§ **Instructions for the task**:
Each record that follows must be given again without alteration.

§ **Material for this task**:
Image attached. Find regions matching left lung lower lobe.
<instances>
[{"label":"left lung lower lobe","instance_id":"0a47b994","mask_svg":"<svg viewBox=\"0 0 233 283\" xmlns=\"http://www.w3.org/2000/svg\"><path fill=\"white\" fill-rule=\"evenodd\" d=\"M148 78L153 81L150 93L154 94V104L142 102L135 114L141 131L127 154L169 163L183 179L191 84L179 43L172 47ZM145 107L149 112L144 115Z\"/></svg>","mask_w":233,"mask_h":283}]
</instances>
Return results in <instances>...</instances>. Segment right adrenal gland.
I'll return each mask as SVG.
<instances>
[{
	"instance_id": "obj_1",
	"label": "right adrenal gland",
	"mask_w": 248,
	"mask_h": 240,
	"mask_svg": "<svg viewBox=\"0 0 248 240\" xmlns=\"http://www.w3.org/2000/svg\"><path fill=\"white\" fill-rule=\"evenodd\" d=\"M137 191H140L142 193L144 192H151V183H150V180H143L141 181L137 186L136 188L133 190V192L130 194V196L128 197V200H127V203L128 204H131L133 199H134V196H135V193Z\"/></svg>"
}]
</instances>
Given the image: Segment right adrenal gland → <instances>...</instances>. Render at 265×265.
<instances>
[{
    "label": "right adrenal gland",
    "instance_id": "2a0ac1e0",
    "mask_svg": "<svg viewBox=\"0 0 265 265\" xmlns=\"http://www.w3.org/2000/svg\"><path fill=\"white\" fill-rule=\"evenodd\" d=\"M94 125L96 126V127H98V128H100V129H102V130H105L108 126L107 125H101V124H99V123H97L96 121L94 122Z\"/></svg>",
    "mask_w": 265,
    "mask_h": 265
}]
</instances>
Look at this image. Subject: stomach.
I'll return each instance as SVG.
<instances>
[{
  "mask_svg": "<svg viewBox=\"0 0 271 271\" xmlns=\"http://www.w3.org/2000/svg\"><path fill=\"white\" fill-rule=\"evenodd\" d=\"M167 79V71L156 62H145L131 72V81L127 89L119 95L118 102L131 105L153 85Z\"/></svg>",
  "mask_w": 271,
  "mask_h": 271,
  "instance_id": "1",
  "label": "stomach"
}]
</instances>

§ **Result**:
Image attached. Find regions matching left lung lower lobe.
<instances>
[{"label":"left lung lower lobe","instance_id":"0a47b994","mask_svg":"<svg viewBox=\"0 0 233 283\" xmlns=\"http://www.w3.org/2000/svg\"><path fill=\"white\" fill-rule=\"evenodd\" d=\"M148 78L153 81L150 93L154 94V104L142 102L135 114L141 131L127 154L169 163L183 179L191 84L179 43L172 47ZM145 107L149 112L144 115Z\"/></svg>","mask_w":233,"mask_h":283}]
</instances>
Return results in <instances>...</instances>. Segment right adrenal gland.
I'll return each mask as SVG.
<instances>
[{
	"instance_id": "obj_1",
	"label": "right adrenal gland",
	"mask_w": 248,
	"mask_h": 240,
	"mask_svg": "<svg viewBox=\"0 0 248 240\" xmlns=\"http://www.w3.org/2000/svg\"><path fill=\"white\" fill-rule=\"evenodd\" d=\"M137 191H140L142 193L144 192H151V183H150V180H143L141 181L137 186L136 188L133 190V192L130 194V196L128 197V200H127V203L128 204H131L133 199H134V196H135V193Z\"/></svg>"
}]
</instances>
Given the image: Segment right adrenal gland → <instances>...</instances>. Render at 265×265.
<instances>
[{
    "label": "right adrenal gland",
    "instance_id": "2a0ac1e0",
    "mask_svg": "<svg viewBox=\"0 0 265 265\" xmlns=\"http://www.w3.org/2000/svg\"><path fill=\"white\" fill-rule=\"evenodd\" d=\"M94 125L96 126V127H98V128H100V129H102V130H105L108 126L107 125H101V124H99V123H97L96 121L94 122Z\"/></svg>",
    "mask_w": 265,
    "mask_h": 265
}]
</instances>
Look at this image. Subject: stomach.
I'll return each instance as SVG.
<instances>
[{
  "mask_svg": "<svg viewBox=\"0 0 271 271\" xmlns=\"http://www.w3.org/2000/svg\"><path fill=\"white\" fill-rule=\"evenodd\" d=\"M167 79V71L156 62H145L131 72V81L127 89L119 95L118 102L131 105L153 85Z\"/></svg>",
  "mask_w": 271,
  "mask_h": 271,
  "instance_id": "1",
  "label": "stomach"
}]
</instances>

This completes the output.